The moon was high and hidden behind thick, shifting clouds when Kai heard the SUV pull into the gravel driveway.
He had been waiting. This had felt as important to him as it had been to his Beta. Growing up as brothers meant Ethan’s pain was also his to share.
The fire in the hearth had long since dimmed to embers, but he hadn’t moved from the window—not since the call from Mira to let him know they had Jane secured and were on the road.
Rain streaked down the glass in thin rivers. The scent of wet earth and coastal salt rolled in through the open pane. And underneath it… something new.
Something sharp.
He was down the stairs before the car doors had even opened.

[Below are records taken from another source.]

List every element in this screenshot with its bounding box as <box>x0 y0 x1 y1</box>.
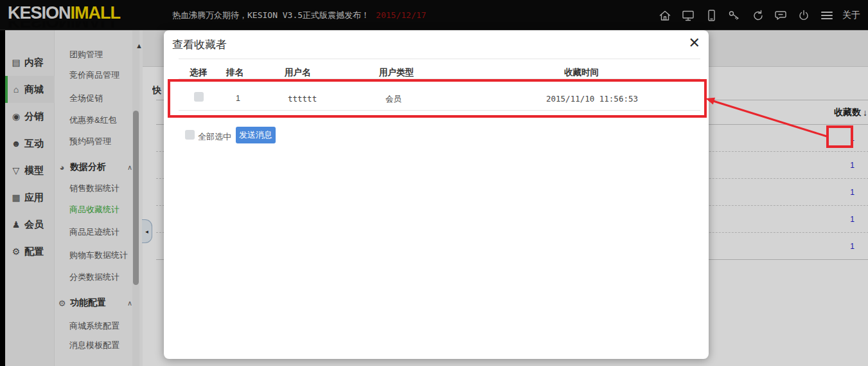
col-header-rank: 排名 <box>226 67 244 78</box>
select-all-checkbox[interactable] <box>185 130 195 140</box>
row-checkbox[interactable] <box>194 92 204 102</box>
send-message-button[interactable]: 发送消息 <box>236 127 276 143</box>
view-collectors-modal: 查看收藏者 ✕ 选择 排名 用户名 用户类型 收藏时间 1 tttttt 会员 … <box>164 30 709 359</box>
cell-favorite-time: 2015/11/10 11:56:53 <box>546 94 638 104</box>
cell-usertype: 会员 <box>385 94 402 105</box>
modal-title: 查看收藏者 <box>172 37 227 52</box>
cell-username: tttttt <box>288 94 317 104</box>
app-root: KESIONIMALL KESIONIMALL 热血沸腾万众期待，KESION … <box>0 0 868 366</box>
divider <box>179 59 700 59</box>
col-header-select: 选择 <box>190 67 207 78</box>
close-icon[interactable]: ✕ <box>689 35 700 51</box>
cell-rank: 1 <box>236 94 240 103</box>
col-header-favorite-time: 收藏时间 <box>564 67 599 78</box>
col-header-usertype: 用户类型 <box>379 67 414 78</box>
divider <box>179 78 700 79</box>
select-all-label: 全部选中 <box>198 131 231 143</box>
divider <box>179 110 700 111</box>
col-header-username: 用户名 <box>285 67 311 78</box>
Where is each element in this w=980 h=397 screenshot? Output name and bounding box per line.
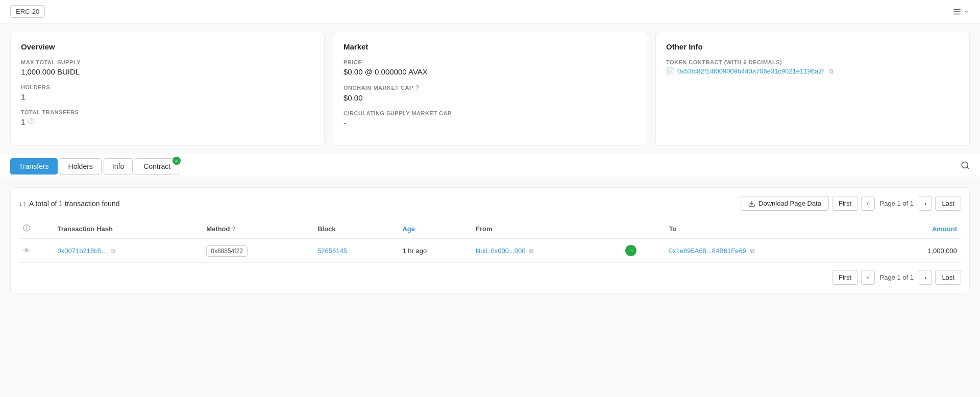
table-row: 👁 0x0071b216b5... ⧉ 0x88854f22 52656145 … [19,239,961,263]
overview-card: Overview MAX TOTAL SUPPLY 1,000,000 BUID… [10,32,325,146]
row-amount: 1,000,000 [876,239,961,263]
market-card: Market PRICE $0.00 @ 0.000000 AVAX ONCHA… [333,32,647,146]
sort-icon: ↓↑ [19,200,26,208]
to-arrow-icon: → [625,245,636,256]
table-header-row: ↓↑ A total of 1 transaction found Downlo… [19,196,961,211]
col-header-to-addr: To [665,219,876,239]
last-button-bottom[interactable]: Last [935,270,961,285]
token-contract-value[interactable]: 📄 0x53fc82f14f009009b440a706e31c9021e119… [666,67,959,75]
pagination-controls-bottom: First ‹ Page 1 of 1 › Last [19,270,961,285]
next-button-bottom[interactable]: › [919,270,932,285]
table-section: ↓↑ A total of 1 transaction found Downlo… [10,187,970,293]
table-summary: ↓↑ A total of 1 transaction found [19,200,119,208]
row-age: 1 hr ago [398,239,471,263]
other-info-title: Other Info [666,42,959,51]
row-eye-icon[interactable]: 👁 [19,239,54,263]
copy-contract-icon[interactable]: ⧉ [829,68,834,75]
pagination-controls-top: Download Page Data First ‹ Page 1 of 1 ›… [741,196,961,211]
erc-badge: ERC-20 [10,5,45,18]
method-info-icon[interactable]: ? [232,226,235,233]
circulating-label: CIRCULATING SUPPLY MARKET CAP [344,110,636,116]
doc-icon: 📄 [666,67,674,75]
page-indicator-top: Page 1 of 1 [878,200,916,207]
cards-container: Overview MAX TOTAL SUPPLY 1,000,000 BUID… [0,23,980,154]
row-arrow: → [621,239,665,263]
col-header-info: ⓘ [19,219,54,239]
total-transfers-value: 1 ⓘ [21,117,314,126]
row-from: Null: 0x000...000 ⧉ [472,239,621,263]
tab-info[interactable]: Info [104,158,133,175]
price-label: PRICE [344,59,636,65]
col-header-block: Block [313,219,398,239]
page-indicator-bottom: Page 1 of 1 [878,274,916,281]
holders-label: HOLDERS [21,84,314,90]
tabs-section: Transfers Holders Info Contract ✓ [0,154,980,179]
col-header-hash: Transaction Hash [54,219,203,239]
tabs: Transfers Holders Info Contract ✓ [10,154,179,179]
method-badge: 0x88854f22 [206,245,248,257]
other-info-card: Other Info TOKEN CONTRACT (WITH 6 DECIMA… [655,32,970,146]
price-value: $0.00 @ 0.000000 AVAX [344,67,636,76]
onchain-cap-label: ONCHAIN MARKET CAP ? [344,84,636,91]
first-button-bottom[interactable]: First [832,270,858,285]
tab-transfers[interactable]: Transfers [10,158,58,175]
copy-from-icon[interactable]: ⧉ [529,247,534,255]
row-block: 52656145 [313,239,398,263]
contract-verified-icon: ✓ [173,157,181,165]
prev-button-bottom[interactable]: ‹ [861,270,874,285]
max-supply-value: 1,000,000 BUIDL [21,67,314,76]
summary-text: A total of 1 transaction found [29,200,119,208]
circulating-value: - [344,118,636,127]
col-header-method: Method ? [202,219,313,239]
market-title: Market [344,42,636,51]
search-icon[interactable] [961,161,970,172]
tab-holders[interactable]: Holders [60,158,102,175]
top-bar: ERC-20 [0,0,980,23]
svg-line-4 [967,167,968,168]
transactions-table: ⓘ Transaction Hash Method ? Block Age Fr… [19,219,961,263]
svg-point-3 [962,162,968,168]
col-info-icon[interactable]: ⓘ [23,224,30,232]
total-transfers-label: TOTAL TRANSFERS [21,109,314,115]
holders-value: 1 [21,92,314,101]
row-to: 0x1e695A68...84B61Fe69 ⧉ [665,239,876,263]
col-header-amount: Amount [876,219,961,239]
next-button-top[interactable]: › [919,196,932,211]
prev-button-top[interactable]: ‹ [861,196,874,211]
copy-hash-icon[interactable]: ⧉ [111,247,115,255]
col-header-to [621,219,665,239]
copy-to-icon[interactable]: ⧉ [750,247,755,255]
row-tx-hash: 0x0071b216b5... ⧉ [54,239,203,263]
token-contract-label: TOKEN CONTRACT (WITH 6 DECIMALS) [666,59,959,65]
download-button[interactable]: Download Page Data [741,196,829,211]
overview-title: Overview [21,42,314,51]
onchain-cap-value: $0.00 [344,93,636,102]
transfers-info-icon[interactable]: ⓘ [28,117,34,126]
first-button-top[interactable]: First [832,196,858,211]
last-button-top[interactable]: Last [935,196,961,211]
row-method: 0x88854f22 [202,239,313,263]
col-header-age[interactable]: Age [398,219,471,239]
list-icon[interactable] [952,7,970,16]
max-supply-label: MAX TOTAL SUPPLY [21,59,314,65]
tab-contract[interactable]: Contract ✓ [135,158,179,175]
col-header-from: From [472,219,621,239]
onchain-cap-info-icon[interactable]: ? [415,84,420,91]
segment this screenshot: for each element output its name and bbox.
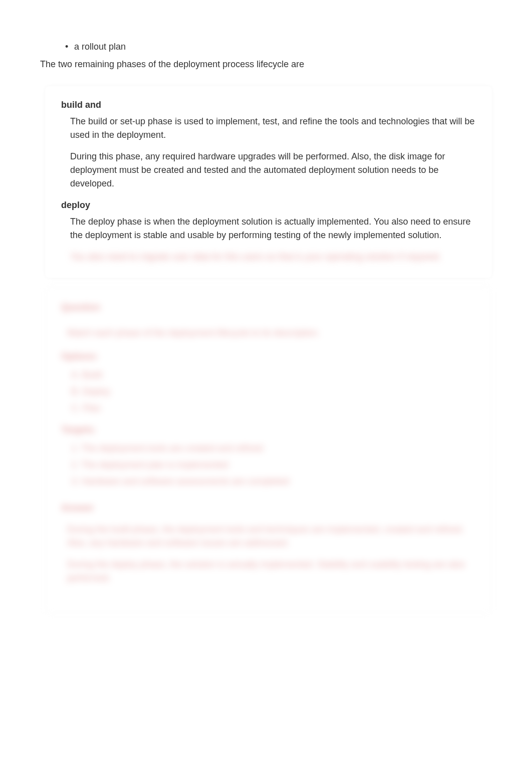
phase-deploy-title: deploy (61, 199, 476, 212)
phase-deploy-p1: The deploy phase is when the deployment … (70, 215, 476, 242)
answer-p1: During the build phase, the deployment t… (61, 523, 476, 550)
phase-build-p2: During this phase, any required hardware… (70, 150, 476, 190)
phase-build-title: build and (61, 98, 476, 112)
bullet-item: a rollout plan (65, 40, 492, 54)
phases-card: build and The build or set-up phase is u… (45, 86, 492, 278)
question-prompt: Match each phase of the deployment lifec… (61, 326, 476, 340)
option-a: A. Build (71, 368, 476, 382)
targets-list: 1. The deployment tools are created and … (61, 442, 476, 488)
phase-deploy-blurred: You also need to migrate user data for t… (61, 250, 476, 264)
phase-build: build and The build or set-up phase is u… (61, 98, 476, 190)
option-b: B. Deploy (71, 385, 476, 399)
phase-deploy: deploy The deploy phase is when the depl… (61, 199, 476, 264)
targets-label: Targets: (61, 423, 476, 437)
bullet-text: a rollout plan (74, 42, 126, 52)
phase-deploy-blurred-text: You also need to migrate user data for t… (70, 250, 476, 264)
answer-heading: Answer (61, 501, 476, 515)
target-1: 1. The deployment tools are created and … (71, 442, 476, 455)
options-label: Options: (61, 350, 476, 363)
question-card: Question Match each phase of the deploym… (45, 287, 492, 613)
phase-build-body: The build or set-up phase is used to imp… (61, 115, 476, 190)
bullet-list: a rollout plan (40, 40, 492, 54)
target-2: 2. The deployment plan is implemented (71, 458, 476, 472)
phase-deploy-body: The deploy phase is when the deployment … (61, 215, 476, 242)
question-heading: Question (61, 301, 476, 314)
answer-body: During the build phase, the deployment t… (61, 523, 476, 585)
intro-paragraph: The two remaining phases of the deployme… (40, 58, 492, 71)
phase-build-p1: The build or set-up phase is used to imp… (70, 115, 476, 142)
options-list: A. Build B. Deploy C. Plan (61, 368, 476, 415)
answer-p2: During the deploy phase, the solution is… (61, 558, 476, 585)
target-3: 3. Hardware and software assessments are… (71, 475, 476, 488)
option-c: C. Plan (71, 402, 476, 415)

Mira stepped out first. Her braid was wind-tossed and her coat soaked through. She caught Kai’s eyes and nodded once—mission complete. He let out a breath he hadn’t even realized he’d been holding.
As Mira stepped aside, Ethan emerged from the passenger side. He opened the back door and lifted her out carefully, shielding her with his body from the wind, holding a coat above both of them.
The only thing Kai could really make out of her was her bare feet—pale and raw against the gravel.
Kai’s world narrowed as they got closer to the door.
She looked like a ghost.
Ethan made it to the front step, now sheltered from the rain, and peeled the damp coat off from over them.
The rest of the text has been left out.